Julia: Hannah, what does it mean to be an Art Director?
Hannah: I work at John McNeil Studio, a creative agency in Berkeley. I work with our production team on photo and video projects and create ads and content for clients. A lot of my time is spent looking at photographs and films for reference.
JS: Given that you direct and produce photo shoots on a daily basis, was it difficult to step back and let me take the reigns?
HBD: It was difficult for me to be in front of the camera! I thought a lot about the lighting in the kitchen, of all our things that are still in boxes, of the weird faces I make when I’m photographed. I hid some unsightly packages and dying plants before you arrived.
JS: David, in your art practice you take a heavy production role, organizing lots of people to convene and make things whether that happens in the museum or the woods. Tell me about your project at the Berkley Art Museum / Pacific Film Archive?
DW: Last year I organized an exhibition called The Possible that re-conceived the museum as an experimental school. Artists designed, facilitated, and worked off of a series of spaces, including studios, performance and spaces, a library, and an outdoor garden. The situation was highly collaborative: what started as 100 characters quickly grew to 200 people involved in varying media that ranged from furniture fabricators, studio facilitators, performers, artists in residence, teachers, interrupters, documenters, food providers, visitors. The work created in the museum and the ephemera from the performances, workshops, and events were then featured in a gallery installation.
JS: You have an umbrella organization for your work that you call Ribbons. Where does the name come from and how do you define that work?
DW: Ribbons is an organization I started with my friend Frank Lyon, we came up with the name in 2005 when we both moved to the Bay Area. We made books and records, and planned outdoor shows. Frank has since moved back to New York, and I continue organize events and gatherings under the name Ribbons. These events usually involve maps that bring people to spaces they may not otherwise find; they bring together music, installation and exploration; essentially, they are an open platform for gathering.
JS: Can you tell me about the Barn Raising? How did that come about?
DW: The Barn Raising was the physical raising of a house on a property in Ukiah that has long been a place for artists to connect and work on projects, an informal place of retreat. In 2009, Hannah and I collaborated with our good friend Jesse Schlesinger and a crew of close collaborators to plan a Ribbons-style event, which took the form of a group residency that culminated in a three-day event with lots of people, music, and a dance party under the moon. The experience opened the conversation to creating a residency on the property. Larry, the owner of the property, invited Jesse to work with a master carpenter of Japanese joinery named Paul Discoe to organize a class to build a house. Jesse brought a group together weekly to work with Paul in his Oakland mill (Joinery Structures) and after two years of preparing each piece of the building, we organized a weekend long “Barn Raising,” where we raised the house from foundation to roof. The house is almost fully finished, and we will celebrate the final touches in the spring.
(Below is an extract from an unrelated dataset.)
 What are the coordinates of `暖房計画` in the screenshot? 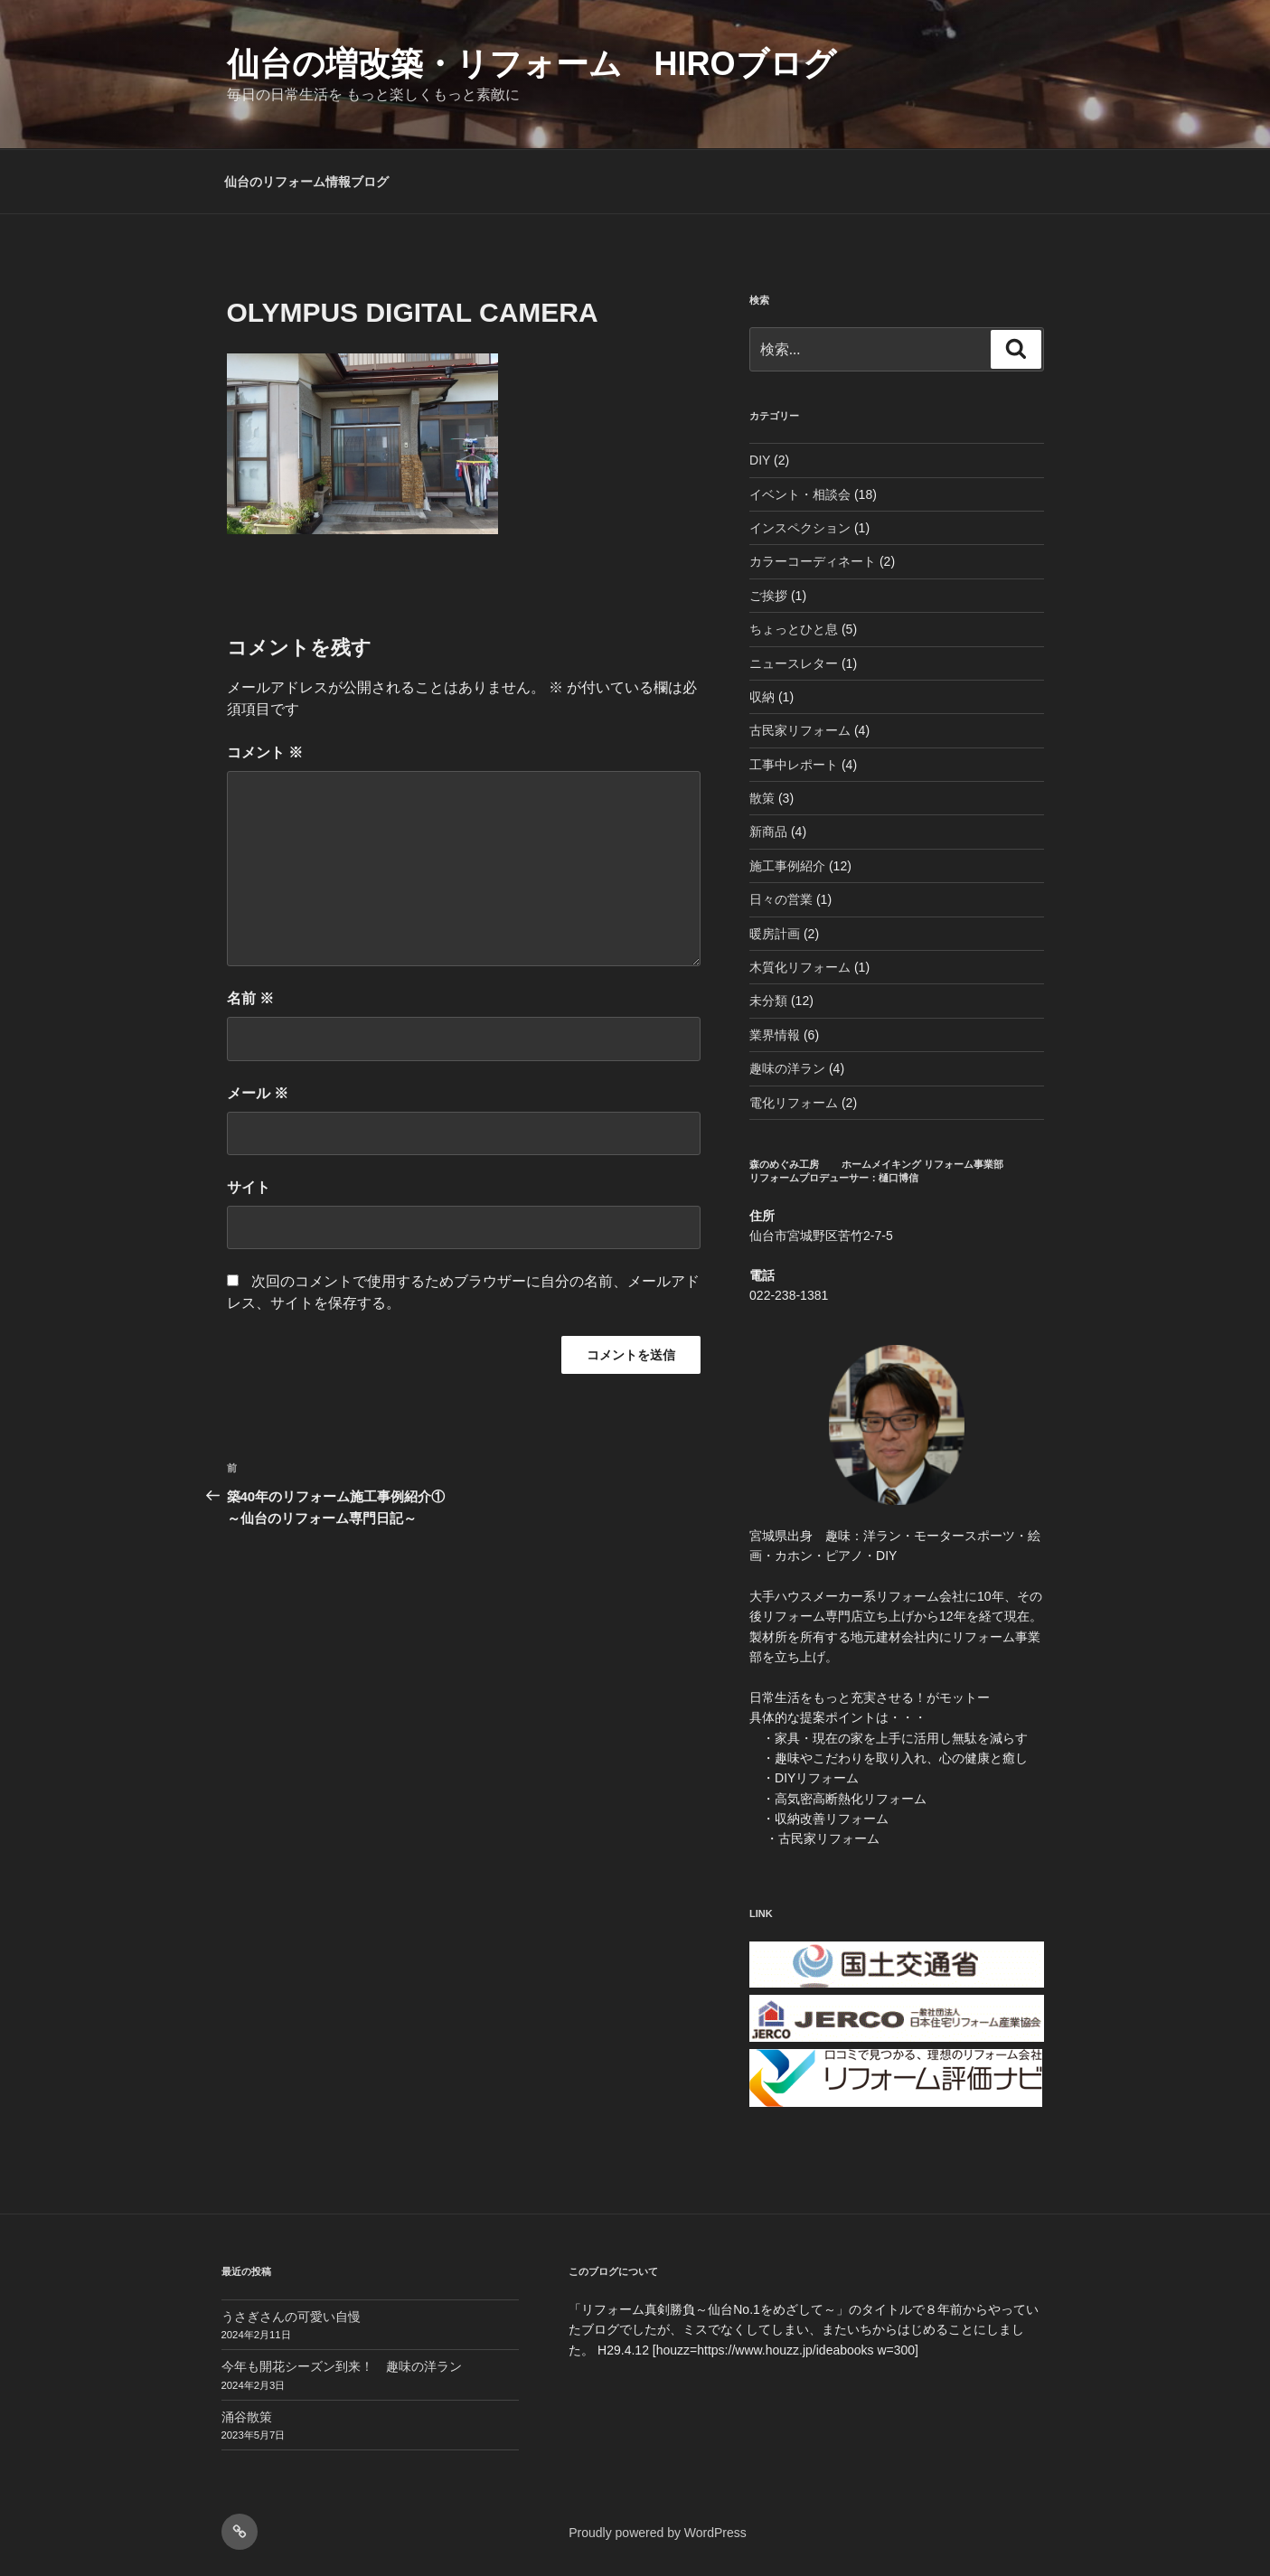 It's located at (774, 933).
JS: And about your sing along book you are working on at the moment?
DW: There is a great songbook at the space in Ukiah, and a highlight of every trip there is to get a group together and sing. My friend, Colter Jacobsen and I thought it would be fun to ask musicians to think of good sing-a-long songs and to record them playing. We wrote down the chords and lyrics and kept a collection. Now our book has close to 200 songs that cover the ground between Arthur Russell, New Order, Fleetwood Mac, Patsy Cline, Moon Dog and Blind Melon. I’m going to an art center in Asheville, NC to make an edition of the song book and host a singing session. I’m exited to see what people bring to the collection.
JS: How does food or cooking relate to the events you create?
DW: Nearly every event I have ever organized has involved collaborating with a chef. Food can be an essential part of an art experience, a means to deepen the senses. There is a real union of the food and art communities here in Berkeley. People are willing to step out of their restaurant space and share their work in a different way.
JS: Hannah, do you and David ever collaborate?
HBD: Yes, I have documented some Ribbons events, cooked for work events on weekends, and collated some elaborate invitations.
JS: You guys are in the midst of a home renovation that you are doing all yourselves. David, I see you are creating a studio in back. This is your first brick and mortar studio, but you are quite an accomplished artist. Why have you not had a studio until now?
DW: I have always wanted to strip down what I need to do my work. I love working outside, so I have continually found ways to keep my materials portable. When I was younger, I figured I would have more time to work on my art if I didn’t need to make money to pay for a studio space. Hannah and I just bought a house, so all the years of working in lean ways has worked out, and now I am able to build a sweet little studio to work in. I have no idea what I’ll do in it yet.